(Dataset records)
============================================================

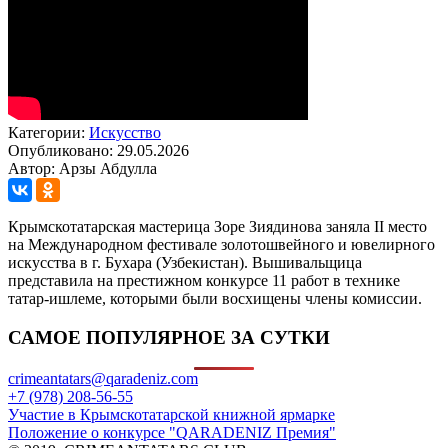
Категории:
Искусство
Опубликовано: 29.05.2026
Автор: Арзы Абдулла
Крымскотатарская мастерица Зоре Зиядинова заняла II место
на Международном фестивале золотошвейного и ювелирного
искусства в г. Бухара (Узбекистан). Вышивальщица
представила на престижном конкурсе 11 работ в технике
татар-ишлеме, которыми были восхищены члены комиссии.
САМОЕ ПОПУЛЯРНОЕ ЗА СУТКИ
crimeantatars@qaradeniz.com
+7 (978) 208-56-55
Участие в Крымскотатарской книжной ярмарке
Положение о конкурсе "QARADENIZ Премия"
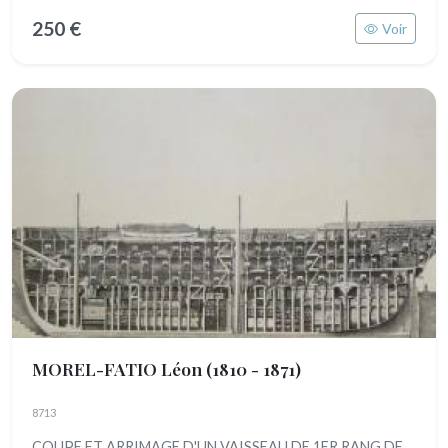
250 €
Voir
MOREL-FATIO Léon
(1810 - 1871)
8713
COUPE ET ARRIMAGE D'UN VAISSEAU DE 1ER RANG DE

============================================================

Work instructions:
Would you write out an exact copy of the entries above, with no images?

Task response:
Категории:
Искусство
Опубликовано: 29.05.2026
Автор: Арзы Абдулла
Крымскотатарская мастерица Зоре Зиядинова заняла II место
на Международном фестивале золотошвейного и ювелирного
искусства в г. Бухара (Узбекистан). Вышивальщица
представила на престижном конкурсе 11 работ в технике
татар-ишлеме, которыми были восхищены члены комиссии.
САМОЕ ПОПУЛЯРНОЕ ЗА СУТКИ
crimeantatars@qaradeniz.com
+7 (978) 208-56-55
Участие в Крымскотатарской книжной ярмарке
Положение о конкурсе "QARADENIZ Премия"
250 €
Voir
MOREL-FATIO Léon
(1810 - 1871)
8713
COUPE ET ARRIMAGE D'UN VAISSEAU DE 1ER RANG DE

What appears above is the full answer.